__Exercise directions__.
Quote exactly and only this range of lines in the data below: the line that holds "abdecken, die Einheimischen zur Verfügung" to the line that holds "Worten, ein ermäßigter Versicherungsplan, bei", both included.

Items listed in a dataset
---+---
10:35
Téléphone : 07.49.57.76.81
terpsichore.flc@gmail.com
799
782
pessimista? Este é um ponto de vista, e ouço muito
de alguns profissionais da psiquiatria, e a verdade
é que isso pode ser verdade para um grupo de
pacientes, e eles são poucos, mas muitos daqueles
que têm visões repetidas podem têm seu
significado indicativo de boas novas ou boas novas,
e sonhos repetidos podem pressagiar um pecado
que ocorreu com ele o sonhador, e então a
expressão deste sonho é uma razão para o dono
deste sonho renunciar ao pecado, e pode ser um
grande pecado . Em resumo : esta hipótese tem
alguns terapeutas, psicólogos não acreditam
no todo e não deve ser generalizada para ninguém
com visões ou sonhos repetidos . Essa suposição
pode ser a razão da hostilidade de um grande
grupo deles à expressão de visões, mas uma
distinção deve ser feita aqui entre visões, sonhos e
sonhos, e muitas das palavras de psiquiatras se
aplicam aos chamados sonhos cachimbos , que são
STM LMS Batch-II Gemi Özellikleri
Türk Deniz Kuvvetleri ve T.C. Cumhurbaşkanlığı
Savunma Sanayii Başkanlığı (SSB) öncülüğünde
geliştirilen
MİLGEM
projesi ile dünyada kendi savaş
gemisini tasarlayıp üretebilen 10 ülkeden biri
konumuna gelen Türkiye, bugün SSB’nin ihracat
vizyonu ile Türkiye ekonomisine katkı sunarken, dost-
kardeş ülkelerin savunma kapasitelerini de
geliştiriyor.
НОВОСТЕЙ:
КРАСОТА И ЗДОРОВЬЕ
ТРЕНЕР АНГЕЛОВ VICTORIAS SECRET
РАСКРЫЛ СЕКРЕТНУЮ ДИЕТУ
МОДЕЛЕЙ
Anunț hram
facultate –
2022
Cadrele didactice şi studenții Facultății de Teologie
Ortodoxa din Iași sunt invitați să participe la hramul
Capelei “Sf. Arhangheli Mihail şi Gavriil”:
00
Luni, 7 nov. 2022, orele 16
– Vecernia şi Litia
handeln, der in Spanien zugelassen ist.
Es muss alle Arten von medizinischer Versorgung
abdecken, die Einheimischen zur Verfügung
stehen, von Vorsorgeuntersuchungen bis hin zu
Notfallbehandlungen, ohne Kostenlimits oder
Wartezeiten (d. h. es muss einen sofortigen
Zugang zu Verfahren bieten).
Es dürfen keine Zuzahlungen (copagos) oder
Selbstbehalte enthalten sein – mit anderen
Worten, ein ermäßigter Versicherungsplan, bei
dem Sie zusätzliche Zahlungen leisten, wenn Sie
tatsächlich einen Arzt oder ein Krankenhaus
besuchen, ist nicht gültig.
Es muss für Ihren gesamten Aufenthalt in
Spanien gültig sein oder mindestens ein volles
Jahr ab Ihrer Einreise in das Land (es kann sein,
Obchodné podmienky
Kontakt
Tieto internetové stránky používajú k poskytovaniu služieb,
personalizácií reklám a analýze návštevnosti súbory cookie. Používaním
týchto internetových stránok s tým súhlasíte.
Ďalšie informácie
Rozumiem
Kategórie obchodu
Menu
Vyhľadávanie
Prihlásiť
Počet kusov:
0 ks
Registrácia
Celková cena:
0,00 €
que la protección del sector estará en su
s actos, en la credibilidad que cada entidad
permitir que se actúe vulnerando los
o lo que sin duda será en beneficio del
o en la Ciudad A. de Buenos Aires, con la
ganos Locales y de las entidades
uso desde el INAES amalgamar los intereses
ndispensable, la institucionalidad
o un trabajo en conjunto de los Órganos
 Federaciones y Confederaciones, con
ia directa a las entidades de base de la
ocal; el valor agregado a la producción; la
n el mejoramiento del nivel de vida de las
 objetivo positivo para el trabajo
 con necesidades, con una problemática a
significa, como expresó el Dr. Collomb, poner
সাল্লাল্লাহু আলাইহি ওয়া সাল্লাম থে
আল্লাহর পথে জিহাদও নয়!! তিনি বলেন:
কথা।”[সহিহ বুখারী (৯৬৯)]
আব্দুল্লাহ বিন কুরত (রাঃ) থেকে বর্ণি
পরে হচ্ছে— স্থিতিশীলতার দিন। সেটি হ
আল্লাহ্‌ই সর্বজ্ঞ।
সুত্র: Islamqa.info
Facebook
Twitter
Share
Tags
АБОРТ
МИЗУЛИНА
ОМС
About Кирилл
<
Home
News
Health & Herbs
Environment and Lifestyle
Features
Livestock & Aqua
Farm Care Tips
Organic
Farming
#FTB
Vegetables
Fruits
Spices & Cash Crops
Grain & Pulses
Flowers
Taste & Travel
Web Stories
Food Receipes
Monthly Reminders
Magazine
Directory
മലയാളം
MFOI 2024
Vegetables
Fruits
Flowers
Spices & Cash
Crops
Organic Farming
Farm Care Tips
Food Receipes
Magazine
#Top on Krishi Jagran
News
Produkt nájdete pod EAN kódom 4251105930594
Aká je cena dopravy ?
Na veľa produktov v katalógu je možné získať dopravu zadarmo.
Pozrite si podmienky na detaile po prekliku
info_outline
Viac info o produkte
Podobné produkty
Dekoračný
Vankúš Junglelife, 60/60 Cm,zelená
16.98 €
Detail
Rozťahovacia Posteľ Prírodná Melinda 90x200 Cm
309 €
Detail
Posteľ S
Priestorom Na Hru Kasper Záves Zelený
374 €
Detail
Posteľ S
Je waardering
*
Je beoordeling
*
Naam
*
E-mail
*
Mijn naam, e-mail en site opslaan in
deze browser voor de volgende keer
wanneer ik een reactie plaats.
---+---
__Exercise response__.
abdecken, die Einheimischen zur Verfügung
stehen, von Vorsorgeuntersuchungen bis hin zu
Notfallbehandlungen, ohne Kostenlimits oder
Wartezeiten (d. h. es muss einen sofortigen
Zugang zu Verfahren bieten).
Es dürfen keine Zuzahlungen (copagos) oder
Selbstbehalte enthalten sein – mit anderen
Worten, ein ermäßigter Versicherungsplan, bei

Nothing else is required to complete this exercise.